Regarding temporal coverage, the WHO data provided discrete points for the years 2010 and 2016. Recognizing the significance of continuous data for MRIO analyses, we assumed a linear progression in fatality counts between these 2 years. This assumption is predicated on the relative stability of working populations within economic sectors over short periods. Nevertheless, for more nuanced insights, future refinements could employ the ILOEST model [33, 34] from the International Labour Organization (ILO).

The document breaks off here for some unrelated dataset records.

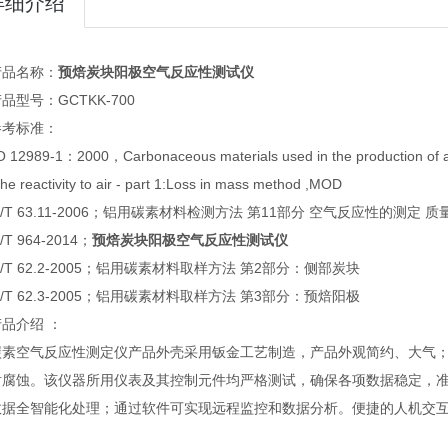
详细介绍
产品名称：
预焙炭块阳极空气反应性测试仪
品型号：GCTKK-700
参考标准：
 12989-1：2000，Carbonaceous materials used in the production of alu
the reactivity to air - part 1:Loss in mass method ,MOD
S/T 63.11-2006；铝用碳素材料检测方法 第11部分 空气反应性的测定 
/T 964-2014；
预焙炭块阳极空气反应性测试仪
S/T 62.2-2005；铝用碳素材料取样方法 第2部分：侧部炭块
S/T 62.3-2005；铝用碳素材料取样方法 第3部分：预焙阳极
品介绍 ：
碳素空气反应性测定仪产品外壳采用钣金工艺制造，产品外观简约、大气
耐腐蚀。该仪器所用仪表及其控制元件均严格测试，确保各项数据稳定，准
数据全智能化处理；通过软件可实现远程监控和数据分析。便捷的人机交
。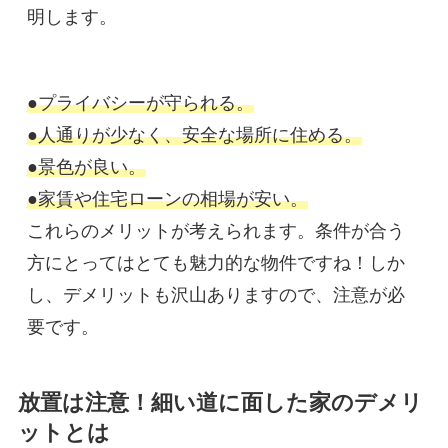
明します。
●プライバシーが守られる。
●人通りが少なく、安全な場所に住める。
●景色が良い。

これらのメリットが考えられます。条件が合う
方にとってはとても魅力的な物件ですね！しか
し、デメリットも沢山ありますので、注意が必
要です。
放置は注意！
細い道に面した家のデメリ
ットとは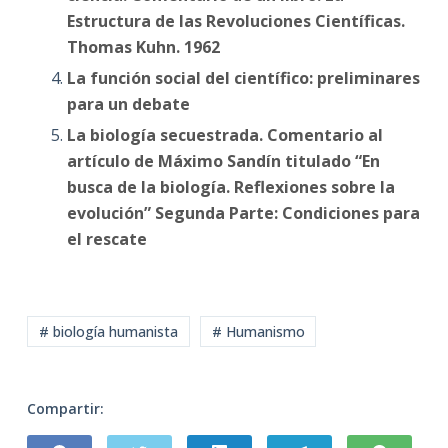
Estructura de las Revoluciones Científicas.
Thomas Kuhn. 1962
La función social del científico: preliminares
para un debate
La biología secuestrada. Comentario al
artículo de Máximo Sandín titulado “En
busca de la biología. Reflexiones sobre la
evolución” Segunda Parte: Condiciones para
el rescate
# biología humanista
# Humanismo
Compartir:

In our analysis, we examined the “39 established pairs of occupational risk factors and health outcomes” from the WHO/ILO database [26]. We excluded two recently added pairs by WHO/ILO: Stroke and ischemic heart disease linked to prolonged working hours. This dataset’s quality and integrity is high, as validated by extensive reviews [35]. However, while substances like sulfuric acid are confined to specific industrial sectors in EXIOBASE with relatively uniform exposure rates, extended working hours affect nearly all of EXIOBASE’s 163 sectors, each with distinct characteristics and exposure rates. This variability poses significant challenges in accurately distributing fatalities across the different economic sectors. Thus, for long working hours, adopting a similar approach where fatalities are allocated based on the population of each economic sector would skew the results for stroke and ischemic heart. Therefore, to maintain the integrity of our analysis, we have chosen to omit these conditions. Consequently, parsing the DALYs for this risk demands intricate sociological, epidemiological, and statistical evaluations. This inclusion will be crucial for future database updates.